Photo: Chris Sullivan
Photo: Chris Sullivan
The bachelor of design (fashion) alumni are the newest members of the iD Dunedin Fashion Board. Their appointments were announced at the board’s first meeting of the year.

"It’s very exciting to have Ethan and Jonty join our team," board co-chair Prof Margo Barton says.

"They also continue a strong connection between Otago Polytechnic and the iD board, which currently includes well known designers such as Tanya Carlson and Tara Viggo.

"The board has several board members who are Otago Polytechnic fashion alumni who bring a variety of perspectives.

"It also reflects how the fashion design programme at Otago Polytechnic leads to a range of outcomes.

"Some graduates go on to work on their own businesses and labels, but many others are employed with well-known industry players, or turn their design skills and methodologies to other areas.

"All of them have the ability not only to be creative, but to collaborate with and learn from others - that outlook and flexibility of thinking is highly valued.

"And that’s where Ethan and Jonty come in. Their energy and ability, as well as the many connections they have already established within the wider fashion community, will be of great value to iD Dunedin," she says.

Cruise says being invited to join the board "is a great opportunity".

"It’s really exciting and will push us out of our comfort zone, which is great."

Blakely agrees, adding that he is also looking forward to learning from more experienced fashion industry people.

"It’s a chance to gain insights into how big events are run, and how others go about putting flesh on the bones of ideas.

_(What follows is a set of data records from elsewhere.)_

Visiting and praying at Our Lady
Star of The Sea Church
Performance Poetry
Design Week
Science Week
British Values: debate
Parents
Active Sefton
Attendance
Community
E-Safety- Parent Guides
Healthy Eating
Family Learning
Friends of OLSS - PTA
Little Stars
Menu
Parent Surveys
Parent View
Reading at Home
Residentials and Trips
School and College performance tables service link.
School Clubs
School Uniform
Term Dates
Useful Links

"At the same time, we’re able to bring a fresh perspective to things.

"For example, I’m excited about working with the wider creative community in Ōtepoti, bringing in other disciplines."

Both are passionate advocates for pursuing careers in fashion from Dunedin.

"Dunedin provides a hub for South Island creative communities, fostering designers in a range of different skill sets, and opening doors for collaborative opportunities that strengthen and elevate everyone involved," Cruise says.

"Beyond this there’s an overarching feeling that surrounds Dunedin, a special energy that I’m yet to feel anywhere else."

To see

As We Watch the World Go By, iD Dunedin Fashion Festival, King Edward Court, April 6 at 6pm.